For the mobile thing, if you are on an iPhone you can use AdGuard with Safari, and if you're on Android you have pretty much unlimited options. (If you're on an iPhone you've pretty much given up on privacy anyway.)
I’m not trying to start a pissing contest- but how is iPhone a give-up on privacy? If memory serves, the App Store was the first to call out all the permissions app requests and allow you to block, first to do massive tracking blocks that fucked Facebook, first to offer Secure Enclave on the device for encryption, built in private relay, email address obfuscation, usb port locking, emergency lockdown mode, remote wipe, etc etc etc. I don’t really understand how android is anything other than a Google data collection box. If you’re just talking about the software based browser/plugin ecosystem being limited on iOS, I totally agree, but it sounds like that’s gonna change finally- otherwise could you elaborate?

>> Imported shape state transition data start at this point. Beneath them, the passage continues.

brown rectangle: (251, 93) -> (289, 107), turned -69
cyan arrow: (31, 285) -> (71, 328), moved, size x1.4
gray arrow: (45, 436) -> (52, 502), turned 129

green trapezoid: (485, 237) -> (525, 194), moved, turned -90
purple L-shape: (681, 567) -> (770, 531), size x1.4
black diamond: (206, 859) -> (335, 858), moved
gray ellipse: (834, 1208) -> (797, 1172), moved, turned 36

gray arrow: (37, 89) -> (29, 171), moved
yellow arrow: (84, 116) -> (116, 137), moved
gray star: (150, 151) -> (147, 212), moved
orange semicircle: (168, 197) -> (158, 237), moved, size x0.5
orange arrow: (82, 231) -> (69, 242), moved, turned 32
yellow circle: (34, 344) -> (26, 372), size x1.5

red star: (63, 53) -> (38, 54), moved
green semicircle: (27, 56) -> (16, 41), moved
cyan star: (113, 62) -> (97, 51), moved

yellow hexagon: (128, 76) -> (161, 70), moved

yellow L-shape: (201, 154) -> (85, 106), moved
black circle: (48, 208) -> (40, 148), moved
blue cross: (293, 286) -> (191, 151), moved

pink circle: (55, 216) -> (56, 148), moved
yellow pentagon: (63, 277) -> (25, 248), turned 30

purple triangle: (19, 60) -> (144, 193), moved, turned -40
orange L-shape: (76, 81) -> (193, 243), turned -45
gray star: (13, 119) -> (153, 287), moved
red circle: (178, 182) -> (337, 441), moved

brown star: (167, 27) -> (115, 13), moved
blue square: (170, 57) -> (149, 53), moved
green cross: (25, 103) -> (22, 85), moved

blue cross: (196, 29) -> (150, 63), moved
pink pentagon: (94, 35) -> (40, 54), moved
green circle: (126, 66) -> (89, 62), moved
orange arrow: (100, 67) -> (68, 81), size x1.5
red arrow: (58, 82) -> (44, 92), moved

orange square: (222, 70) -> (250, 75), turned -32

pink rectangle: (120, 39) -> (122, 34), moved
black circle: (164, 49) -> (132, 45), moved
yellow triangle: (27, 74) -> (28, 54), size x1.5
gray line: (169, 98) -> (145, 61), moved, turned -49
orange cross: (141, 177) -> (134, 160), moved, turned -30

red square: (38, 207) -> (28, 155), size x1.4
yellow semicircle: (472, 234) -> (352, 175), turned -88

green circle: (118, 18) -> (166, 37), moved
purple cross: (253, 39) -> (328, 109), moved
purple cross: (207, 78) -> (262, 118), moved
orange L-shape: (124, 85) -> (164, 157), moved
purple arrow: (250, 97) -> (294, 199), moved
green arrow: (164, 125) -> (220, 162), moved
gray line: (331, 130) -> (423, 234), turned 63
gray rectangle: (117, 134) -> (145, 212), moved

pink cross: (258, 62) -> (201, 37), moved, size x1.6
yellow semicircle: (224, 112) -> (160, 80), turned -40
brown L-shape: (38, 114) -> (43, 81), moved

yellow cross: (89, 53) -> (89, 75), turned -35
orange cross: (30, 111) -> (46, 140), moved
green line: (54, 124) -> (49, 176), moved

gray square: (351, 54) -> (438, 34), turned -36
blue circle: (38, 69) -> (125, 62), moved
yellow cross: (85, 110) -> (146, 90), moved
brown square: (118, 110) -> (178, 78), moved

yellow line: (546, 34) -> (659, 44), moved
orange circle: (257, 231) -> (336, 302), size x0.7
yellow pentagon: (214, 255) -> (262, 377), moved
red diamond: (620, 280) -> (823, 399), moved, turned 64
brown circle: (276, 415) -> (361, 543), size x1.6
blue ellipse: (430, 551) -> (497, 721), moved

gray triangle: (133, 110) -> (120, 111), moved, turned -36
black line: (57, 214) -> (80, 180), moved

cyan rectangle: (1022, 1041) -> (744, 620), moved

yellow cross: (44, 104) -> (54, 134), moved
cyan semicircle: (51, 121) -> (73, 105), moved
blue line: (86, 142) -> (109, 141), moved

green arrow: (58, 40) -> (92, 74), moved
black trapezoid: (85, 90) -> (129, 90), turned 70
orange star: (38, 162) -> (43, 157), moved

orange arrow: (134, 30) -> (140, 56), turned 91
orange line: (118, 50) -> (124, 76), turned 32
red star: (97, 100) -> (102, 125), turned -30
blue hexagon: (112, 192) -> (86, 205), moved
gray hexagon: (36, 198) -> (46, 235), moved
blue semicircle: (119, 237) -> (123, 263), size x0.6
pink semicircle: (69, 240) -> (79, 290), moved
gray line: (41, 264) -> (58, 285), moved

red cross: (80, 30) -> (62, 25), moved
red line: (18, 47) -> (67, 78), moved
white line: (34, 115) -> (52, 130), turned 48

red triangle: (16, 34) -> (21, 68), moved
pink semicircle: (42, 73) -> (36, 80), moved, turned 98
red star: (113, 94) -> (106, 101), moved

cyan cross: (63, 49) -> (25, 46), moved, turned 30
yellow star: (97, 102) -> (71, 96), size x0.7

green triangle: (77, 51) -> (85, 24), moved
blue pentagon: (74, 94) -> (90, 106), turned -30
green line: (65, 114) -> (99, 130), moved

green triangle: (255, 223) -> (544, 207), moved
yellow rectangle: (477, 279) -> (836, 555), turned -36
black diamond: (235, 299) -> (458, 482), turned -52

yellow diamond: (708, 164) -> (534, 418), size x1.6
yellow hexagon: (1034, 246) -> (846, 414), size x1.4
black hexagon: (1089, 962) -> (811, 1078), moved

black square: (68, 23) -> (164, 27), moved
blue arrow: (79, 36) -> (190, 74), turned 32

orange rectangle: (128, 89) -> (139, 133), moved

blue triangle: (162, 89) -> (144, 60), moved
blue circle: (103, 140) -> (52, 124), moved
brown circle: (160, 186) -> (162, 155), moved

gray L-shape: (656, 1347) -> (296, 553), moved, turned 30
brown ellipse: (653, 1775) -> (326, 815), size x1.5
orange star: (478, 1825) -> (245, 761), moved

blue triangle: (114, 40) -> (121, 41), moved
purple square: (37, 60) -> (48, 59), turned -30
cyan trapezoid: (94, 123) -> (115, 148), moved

An iPhone is a give-up on privacy because you don't get alternatives. If you don't like your stock OS on an Android phone you can just switch OS (for example GrapheneOS, a very privacy-centric OS.). If you don't like the normal YouTube app you can just sideload a different one. You don't get this kind of freedom with an iPhone. A prime example of this is when, during the Hong Kong Riots where Apple pulled an app that assisted protesters..
Alright- those are fair points. I will point out that the YouTube thing was more about Google than Apple- I never used stock YouTube app until Google shut down the APIs a few years ago. There used to be many alternatives but since they were ad free, Google didn’t like that.